Informa desde Gaza: Ezzat Jamal
En Gaza, la crisis del agua no es una catástrofe natural, sino el resultado de una política deliberada que transforma un derecho básico en un mecanismo de dominación, agravando una emergencia humanitaria ya insostenible.
Cuando hablamos de la escasez de agua en Gaza, no nos referimos a la falta de un recurso natural, sino a una política deliberada gestionada conscientemente por la ocupación israelí. A través de ella, se ataca uno de los pilares fundamentales de cualquier comunidad humana: el acceso al agua. Así, el agua deja de ser un derecho humano básico para convertirse en una herramienta de presión y control.
Según revela el informe publicado por la Médicos Sin Fronteras —el tercero consecutivo que alerta sobre las políticas agresivas contra la población de la Franja—, lo que ocurre en Gaza supera los límites de una catástrofe natural y alcanza el nivel de una “escasez diseñada”, que genera un entorno incompatible con la vida.
El acceso al agua potable es un pilar esencial de la salud pública. Su ausencia no implica únicamente sed, sino que abre la puerta a una cadena interminable de crisis sanitarias que conducen a la propagación de enfermedades y epidemias. En el contexto de hacinamiento extremo en los campos de desplazados —donde la población se ve obligada a vivir en condiciones precarias y con servicios sanitarios insuficientes— estas enfermedades se convierten en un instrumento letal. En Gaza, donde el colapso del sistema hídrico coincide con el deterioro del sistema sanitario, el impacto se multiplica hasta alcanzar niveles catastróficos.
El informe señala que, como resultado de las políticas aplicadas durante dos años de guerra, cerca del 90% de la infraestructura de agua y saneamiento ha sido destruida. Esto no puede considerarse un daño colateral, sino un ataque sistemático y directo contra las condiciones de vida de la población, orientado a forzar el desplazamiento. Las plantas desalinizadoras, los pozos y las redes de distribución no son simples instalaciones técnicas: son las arterias que sostienen la vida. Cuando estas son atacadas o se impide su reparación —sumado al bloqueo de suministros esenciales, donde un tercio de las solicitudes para introducir equipos hídricos (bombas, materiales de desinfección, unidades de desalinización) han sido rechazadas o ignoradas— el resultado inevitable es empujar a la población hacia la sed, la enfermedad y, potencialmente, el desplazamiento forzado.
En síntesis, la crisis del agua en Gaza no es accidental: es una crisis política deliberada, que forma parte de un entorno de vida impuesto que amenaza directamente la supervivencia de la población.
Este escenario sitúa a los mediadores, las organizaciones internacionales y la Naciones Unidas ante una prueba real.
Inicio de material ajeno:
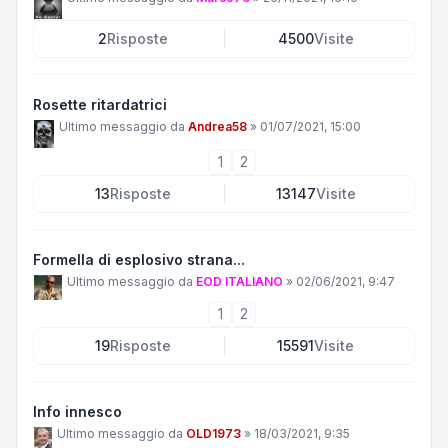
2
Risposte
4500
Visite
Rosette ritardatrici
Ultimo messaggio da
Andrea58
»
01/07/2021, 15:00
1
2
13
Risposte
13147
Visite
Formella di esplosivo strana...
Ultimo messaggio da
EOD ITALIANO
»
02/06/2021, 9:47
1
2
19
Risposte
15591
Visite
Info innesco
Ultimo messaggio da
OLD1973
»
18/03/2021, 9:35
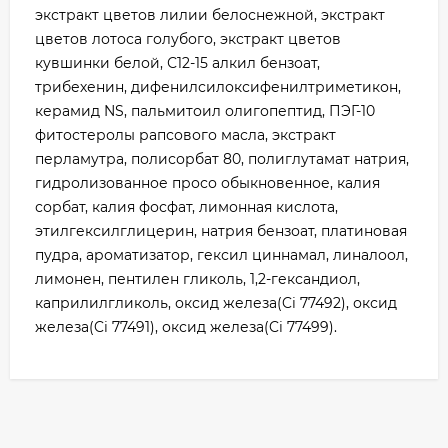
экстракт цветов лилии белоснежной, экстракт
цветов лотоса голубого, экстракт цветов
кувшинки белой, С12-15 алкил бензоат,
трибехенин, дифенилсилоксифенилтриметикон,
керамид NS, пальмитоил олигопептид, ПЭГ-10
фитостеролы рапсового масла, экстракт
перламутра, полисорбат 80, полиглутамат натрия,
гидролизованное просо обыкновенное, калия
сорбат, калия фосфат, лимонная кислота,
этилгексилглицерин, натрия бензоат, платиновая
пудра, ароматизатор, гексил циннамал, линалоол,
лимонен, пентилен гликоль, 1,2-гександиол,
каприлилгликоль, оксид железа(Ci 77492), оксид
железа(Ci 77491), оксид железа(Ci 77499).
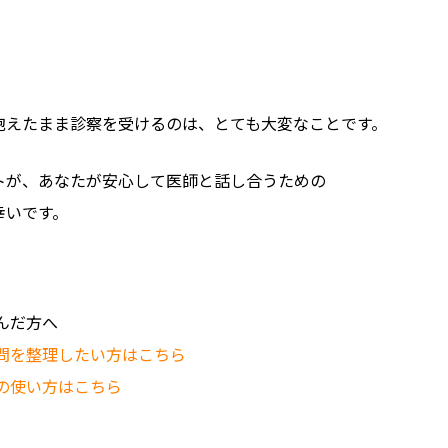
抱えたまま診察を受けるのは、とても大変なことです。
トが、あなたが安心して医師と話し合うための
幸いです。
んだ方へ
質問を整理したい方はこちら
の使い方はこちら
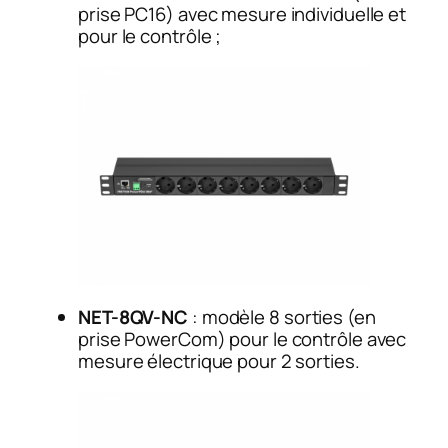
prise PC16) avec mesure individuelle et
pour le contrôle ;
NET-8QV-NC
: modèle 8 sorties (en
prise PowerCom) pour le contrôle avec
mesure électrique pour 2 sorties.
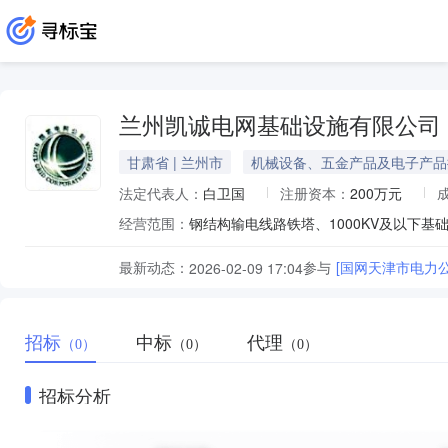
兰州凯诚电网基础设施有限公司
甘肃省 | 兰州市
机械设备、五金产品及电子产品
法定代表人：
白卫国
注册资本：
200万元
经营范围：
最新动态：
参与
[国网天津市电力
2026-02-09 17:04
招标
中标
代理
（0）
（0）
（0）
招标分析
El derecho internacional humanitario es claro al prohibir el uso de recursos esenciales —especialmente el agua— como herramienta de castigo colectivo o como arma de guerra. Sin embargo, la realidad evidencia una profunda brecha entre los marcos legales y su aplicación efectiva, mientras las violaciones continúan sin un mecanismo de rendición de cuentas.
Lo más alarmante es que la crisis del agua no se limita al presente, sino que proyecta consecuencias devastadoras a largo plazo. Los niños que crecen sin acceso a agua potable están expuestos a la desnutrición, retrasos en el desarrollo y sistemas inmunológicos debilitados, lo que incrementa las tasas de mortalidad. Además, la contaminación de los acuíferos —resultado de la destrucción de las redes de saneamiento— puede persistir durante años, complicando enormemente cualquier proceso de reconstrucción desde el punto de vista sanitario, ambiental y económico.
Lo que sucede en Gaza se acerca a lo que puede describirse como una “aniquilación silenciosa”, y obliga a replantear el concepto de seguridad humana. La seguridad no se limita a un alto el fuego, sino que implica garantizar el acceso al agua, los alimentos y la atención sanitaria. Estos no son privilegios, sino derechos fundamentales que deben ser garantizados. Sin ello, cualquier intento de “calma” seguirá siendo frágil y fácilmente reversible.
En definitiva, la crisis del agua en Gaza revela una ecuación brutal: cuando se priva a un pueblo de agua, se le priva de las condiciones mínimas de dignidad y de supervivencia. La cuestión ya no es solo medir la magnitud de la catástrofe, sino asumir la responsabilidad de pasar de la denuncia a la acción, para devolver la vida a una Gaza devastada.